Wenige Politiker möchten sich wohl eingestehen, opportunistisch zu handeln, und keiner möchte von anderen als Opportunist wahrgenommen werden. Da hilft es, dass für Normalisierungen leicht allerhand Rechtfertigungsnarrative zur Hand sind. Eine Möglichkeit besteht darin zu behaupten, bei De-facto-Kooperation handele es sich gar nicht um Zusammenarbeit. Das war offensichtlich die Taktik von Friedrich Merz. Weil man ja eigentlich die AfD kleinkriegen wolle, könne eine gemeinsame Unterstützung von Anträgen und Gesetzesentwürfen gar nicht Kooperation bedeuten (oder auch: Weil man offiziell gegen Normalisierung ist, kann nichts, was man tut oder sagt, als Normalisierung verstanden werden: Es kann nicht sein, was nicht sein darf). Dies übersieht jedoch, dass es in der parlamentarischen Demokratie häufig eine besondere Mischung aus Zusammenarbeit und Rivalität gibt. Um nur das offensichtlichste Beispiel zu nennen: In einer Großen Koalition kooperiert man, versucht aber auch, den Stimmenanteil des jetzigen politischen Partners beim nächsten Urnengang zu verringern.
Immerhin wird hier die Norm nicht offiziell in Frage gestellt. Das passiert auch nicht, wenn man eine andere Norm als schlicht wichtiger deklariert. Man denke an die Entwicklungen in Österreich seit den Nationalratswahlen Ende September. Nachdem die ÖVP sowohl im Wahlkampf als auch nach ihrem desaströsen Ergebnis jegliche Zusammenarbeit mit Herbert Kickl ausgeschlossen hatte, entschied sie sich dann doch (unter neuer Führung – das sah dann weniger opportunistisch aus), Verhandlungen mit Kickls FPÖ aufzunehmen (die inzwischen gescheitert sind). Die FPÖ war als Partei schon lange normalisiert – der vermeintliche Machiavellist Wolfgang Schüssel (ÖVP) hatte sie 2000 in eine Koalition aufgenommen, seinerzeit zum Entsetzen vieler Beobachter innerhalb wie auch außerhalb der Alpenrepublik. Schüssel wollte die „Freiheitlichen“ vorführen, sie als inkompetent entlarven und Streit innerhalb der FPÖ säen – wobei all dies zunächst auch gelang.

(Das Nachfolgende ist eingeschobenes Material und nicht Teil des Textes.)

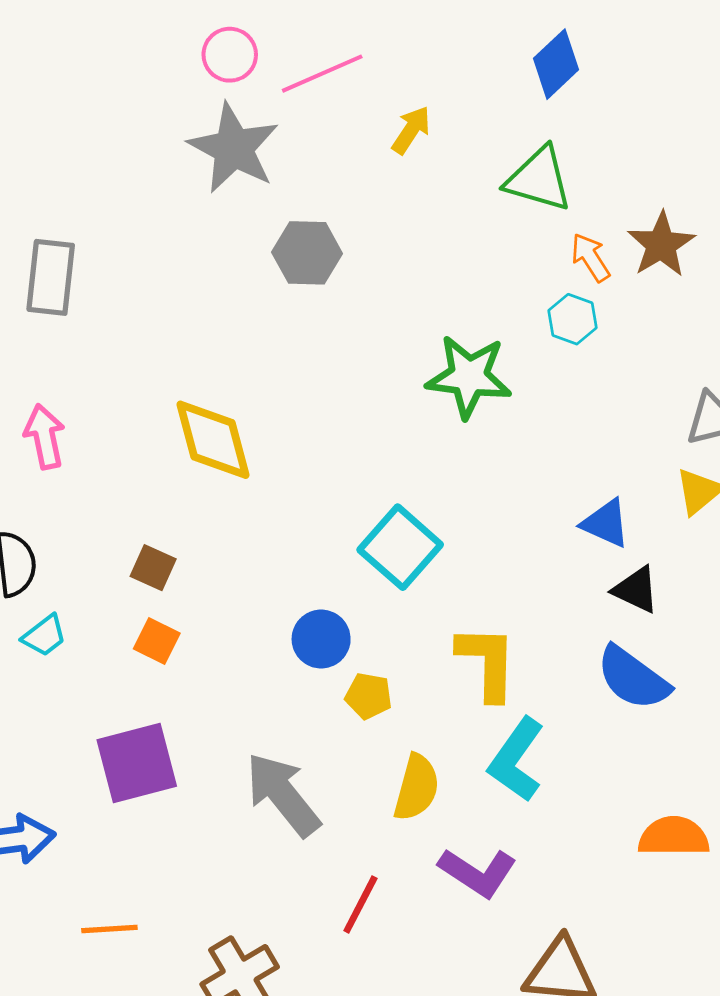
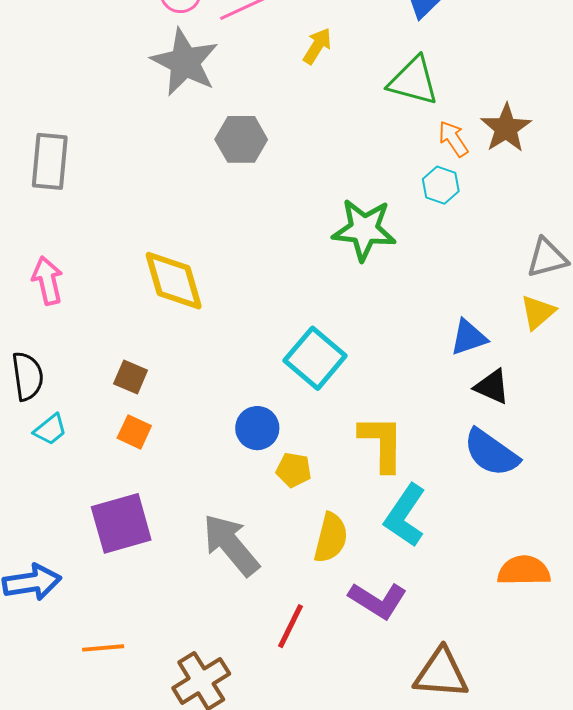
blue triangle: (606, 523) -> (469, 337), turned -42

Doch das Image der Partei erholte sich über die Jahre; sie wurde von Sebastian Kurz umstandslos 2017 wieder zum Koalitionspartner geadelt. Kickl wurde Innenminister; sein Amtsführung – unter anderem gab es eine Durchsuchung des mit Extremismusbekämpfung beauftragten Verfassungsschutzes mittels einer Antidrogeneinheit – war allerdings so skandalös, dass die Volkspartei eine Option Kanzler Kickl kategorisch ausschloss. Doch dann schloss sie sie eben nicht mehr aus, und zwar aufgrund eines übergreifenden Imperativs, das Land regierbar zu machen – eine Art „Not kennt kein Gebot“-Norm.
Man kann die Norm einer Nicht-Kooperation auch weiter akzeptieren, wenn man sie im bestimmten Fall für nicht anwendbar erklärt. Wo Parteien mit Ursprüngen in rechtsextremen oder gar faschistischen Milieus salonfähig wurden, behaupteten Mitte-Rechts-Akteure stets, sie hätten sich grundlegend gewandelt. Die Frage ist natürlich, woran genau man diesen Wandel festmachen will. Sollte man nicht zumindest fragen, ob interne Diskussionen in einer Partei und Außendarstellung vielleicht divergieren? Was, wenn vermeintliche rhetorische Ausrutscher von einer Parteiführung nicht deutlich kritisiert werden? Man denke an Melonis Fratelli d‘Italia, eine Partei, dies es geschafft hat, sich europaweit ein positives Image zu verpassen (nicht zuletzt, weil man sich von dem rhetorischen Raubein Matteo Salvini effektiv abzusetzen wusste). Doch reden führende Fratelli-Politiker weiter ungeniert vom „ethnischen Austausch“ der europäischen Völker; Meloni schmäht George Soros als „Wucherer“ und diffamiert die Linke als per se anti-italienisch.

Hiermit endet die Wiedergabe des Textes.